I started writing this post some three days ago and am only getting to finish it now. Unfortunately, in the meantime I’ve forgotten the exact motivation of why I started writing this. If i recall that, I’ll maybe do another post.

## Taking Intelligence For Granted

There was a point in time when the use of artificial intelligence or machine learning or any other kind of intelligence in a product was a source of competitive advantage and differentiation. Nowadays, however, many people have got so spoiled by the use of intelligence in many products they use that it has become more of a hygiene factor.

Take this morning’s post, for example. One way to look at it is that Spotify with its customisation algorithms and recommendations has spoiled me so much that I find Amazon’s pushing of Indian music irritating (Amazon’s approach can be called as “naive customisation”, where they push Indian music to me only because I’m based in India, and not learn further based on my preferences).

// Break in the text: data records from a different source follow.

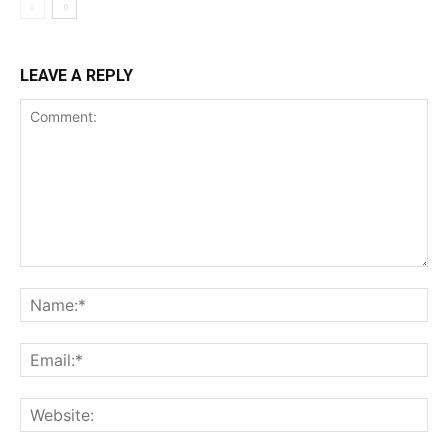
LEAVE A REPLY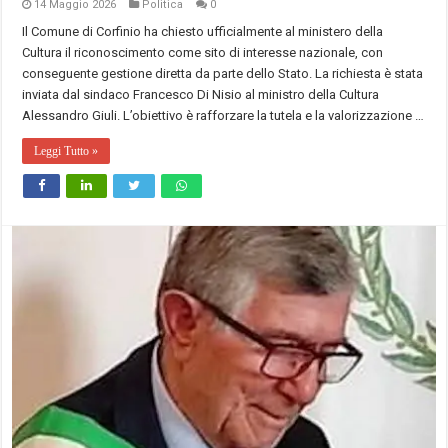
14 Maggio 2026
Politica
0
Il Comune di Corfinio ha chiesto ufficialmente al ministero della
Cultura il riconoscimento come sito di interesse nazionale, con
conseguente gestione diretta da parte dello Stato. La richiesta è stata
inviata dal sindaco Francesco Di Nisio al ministro della Cultura
Alessandro Giuli. L’obiettivo è rafforzare la tutela e la valorizzazione …
Leggi Tutto »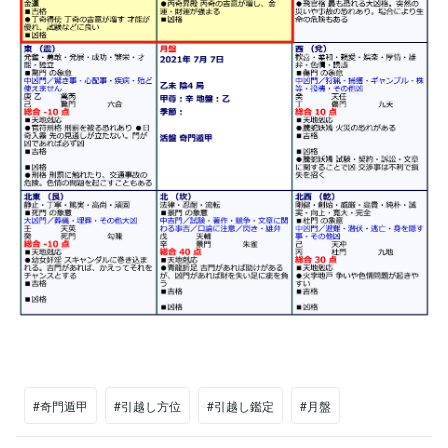
#奇門遁甲
#引越し方位
#引越し鑑定
#月盤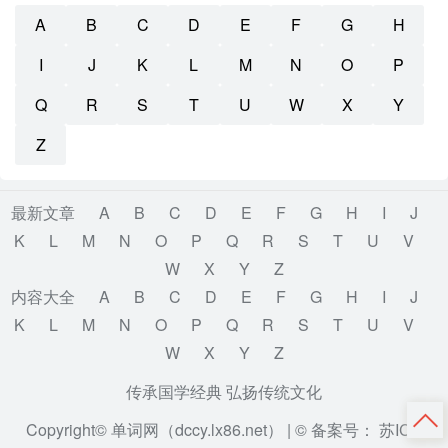
A
B
C
D
E
F
G
H
I
J
K
L
M
N
O
P
Q
R
S
T
U
W
X
Y
Z
最新文章
A
B
C
D
E
F
G
H
I
J
K
L
M
N
O
P
Q
R
S
T
U
V
W
X
Y
Z
内容大全
A
B
C
D
E
F
G
H
I
J
K
L
M
N
O
P
Q
R
S
T
U
V
W
X
Y
Z
传承国学经典 弘扬传统文化
Copyright© 单词网（dccy.lx86.net） |
© 备案号： 苏ICP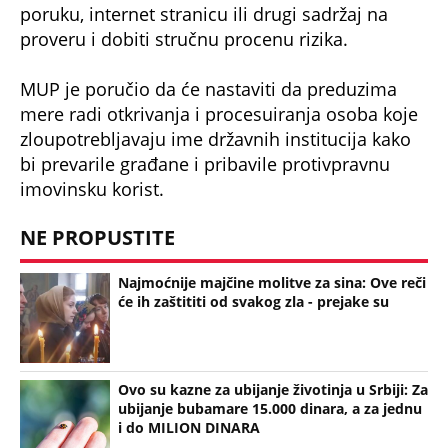
TAMARI ZVICER POLICIJA OPET ODUZELA AUTO, ALI I RADIO VEZU I
DRON
(Espreso/
Mondo
)
Uz Espreso aplikaciju nijedna druga vam neće
trebati. Instalirajte i proverite zašto!
MUP Srbije
SMS
Poruke
Prevaranti
Saobraćaj
Kazne
OTKRIVENO KAKO JE ISPLANIRANO UBISTVO
PEKARA NA KARABURMI! Radivoje upao u zamku iz
koje nije mogao da se izvuče, ključna stvar desila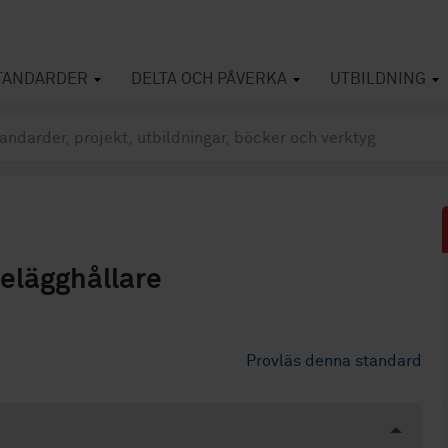
TANDARDER
DELTA OCH PÅVERKA
UTBILDNING
elägghållare
Provläs denna standard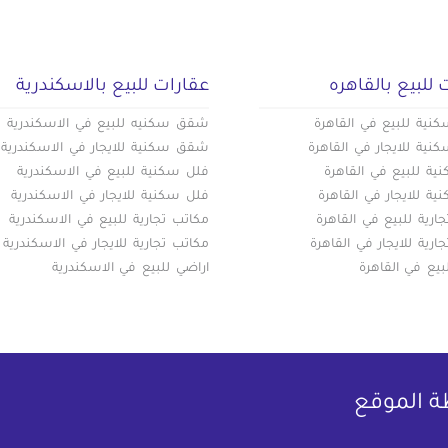
 للبيع بالقاهره
عقارات للبيع بالاسكندرية
ية للبيع في القاهرة
شقق سكنيه للبيع في الاسكندرية
ية للايجار في القاهرة
شقق سكنية للايجار في الاسكندرية
ة للبيع في القاهرة
فلل سكنية للبيع في الاسكندرية
ة للايجار في القاهرة
فلل سكنية للايجار في الاسكندرية
ارية للبيع في القاهرة
مكاتب تجارية للبيع في الاسكندرية
ارية للايجار في القاهرة
مكاتب تجارية للايجار في الاسكندرية
بيع في القاهرة
اراضي للبيع في الاسكندرية
ة الموقع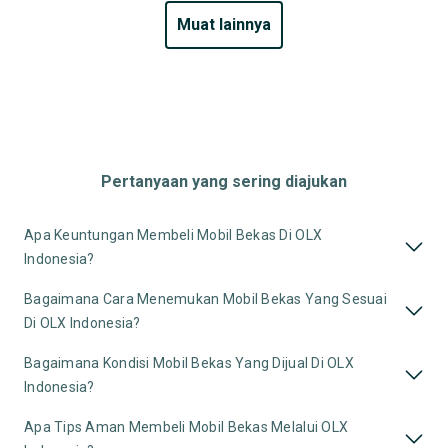
muat lainnya
Pertanyaan yang sering diajukan
Apa Keuntungan Membeli Mobil Bekas Di OLX
Indonesia?
Bagaimana Cara Menemukan Mobil Bekas Yang Sesuai
Di OLX Indonesia?
Bagaimana Kondisi Mobil Bekas Yang Dijual Di OLX
Indonesia?
Apa Tips Aman Membeli Mobil Bekas Melalui OLX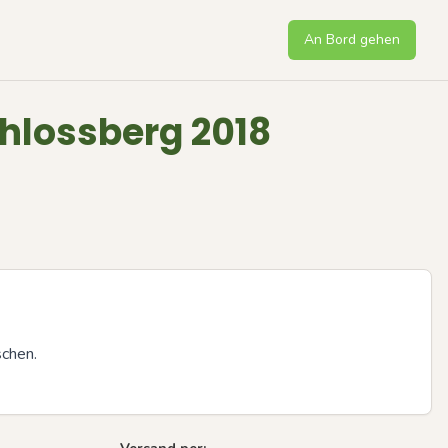
An Bord gehen
chlossberg 2018
chen.

Next sli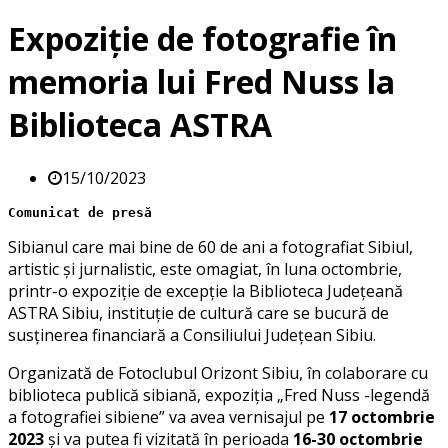
Expoziție de fotografie în
memoria lui Fred Nuss la
Biblioteca ASTRA
15/10/2023
Comunicat de presă
Sibianul care mai bine de 60 de ani a fotografiat Sibiul,
artistic și jurnalistic, este omagiat, în luna octombrie,
printr-o expoziție de excepție la Biblioteca Județeană
ASTRA Sibiu, instituție de cultură care se bucură de
susținerea financiară a Consiliului Județean Sibiu.
Organizată de Fotoclubul Orizont Sibiu, în colaborare cu
biblioteca publică sibiană, expoziția „Fred Nuss -legendă
a fotografiei sibiene” va avea vernisajul pe
17 octombrie
2023
și va putea fi vizitată în perioada
16-30 octombrie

Had I not been exposed to the more intelligent customisation that Spotify offers, I might have found Amazon’s naive customisation interesting. However, Spotify’s degree of customisation has spoilt me so much that Amazon is simply inadequate.

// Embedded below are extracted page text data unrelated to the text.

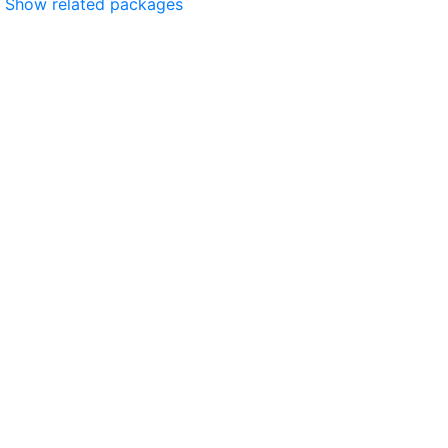
Show related packages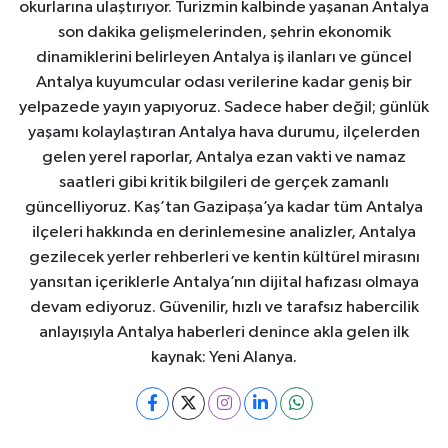
okurlarına ulaştırıyor. Turizmin kalbinde yaşanan Antalya
son dakika gelişmelerinden, şehrin ekonomik
dinamiklerini belirleyen Antalya iş ilanları ve güncel
Antalya kuyumcular odası verilerine kadar geniş bir
yelpazede yayın yapıyoruz. Sadece haber değil; günlük
yaşamı kolaylaştıran Antalya hava durumu, ilçelerden
gelen yerel raporlar, Antalya ezan vakti ve namaz
saatleri gibi kritik bilgileri de gerçek zamanlı
güncelliyoruz. Kaş’tan Gazipaşa’ya kadar tüm Antalya
ilçeleri hakkında en derinlemesine analizler, Antalya
gezilecek yerler rehberleri ve kentin kültürel mirasını
yansıtan içeriklerle Antalya’nın dijital hafızası olmaya
devam ediyoruz. Güvenilir, hızlı ve tarafsız habercilik
anlayışıyla Antalya haberleri denince akla gelen ilk
kaynak: Yeni Alanya.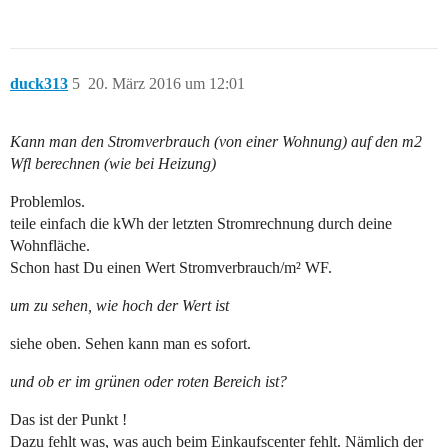
duck313
5
20. März 2016 um 12:01
Kann man den Stromverbrauch (von einer Wohnung) auf den m2
Wfl berechnen (wie bei Heizung)
Problemlos.
teile einfach die kWh der letzten Stromrechnung durch deine
Wohnfläche.
Schon hast Du einen Wert Stromverbrauch/m² WF.
um zu sehen, wie hoch der Wert ist
siehe oben. Sehen kann man es sofort.
und ob er im grünen oder roten Bereich ist?
Das ist der Punkt !
Dazu fehlt was, was auch beim Einkaufscenter fehlt. Nämlich der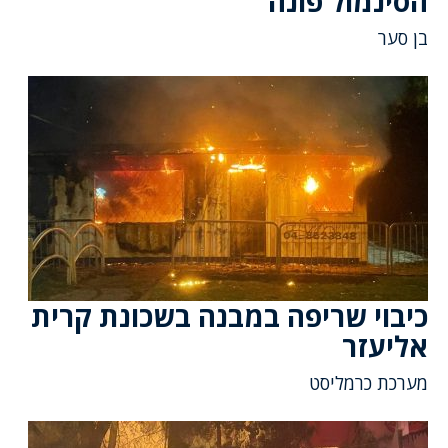
הסינמול פונה
בן סער
כיבוי שריפה במבנה בשכונת קרית
אליעזר
מערכת כרמליסט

This expectation of intelligence goes beyond product and service classes. When we get used to Spotify recommending music we like based on our preferences, we hold Netflix’s recommendation algorithm to a higher standard. We question why the Flipkart homepage is not customised to us based on our previous shopping. Or why Google Maps doesn’t learn that some of us don’t like driving through small roads when we can help it.

That customers take intelligence for granted nowadays means that businesses have to invest more in offering this intelligence. Easy-to-use data analysis and machine learning packages mean that at least some part of an industry uses intelligence in at least some form (even if they might do it badly in case they fail to throw human intelligence into the mix!).

So if you are in the business of selling to end customers, keep in mind that they are used to seeing intelligence everywhere around them, and whether they state it or not, they expect it from you.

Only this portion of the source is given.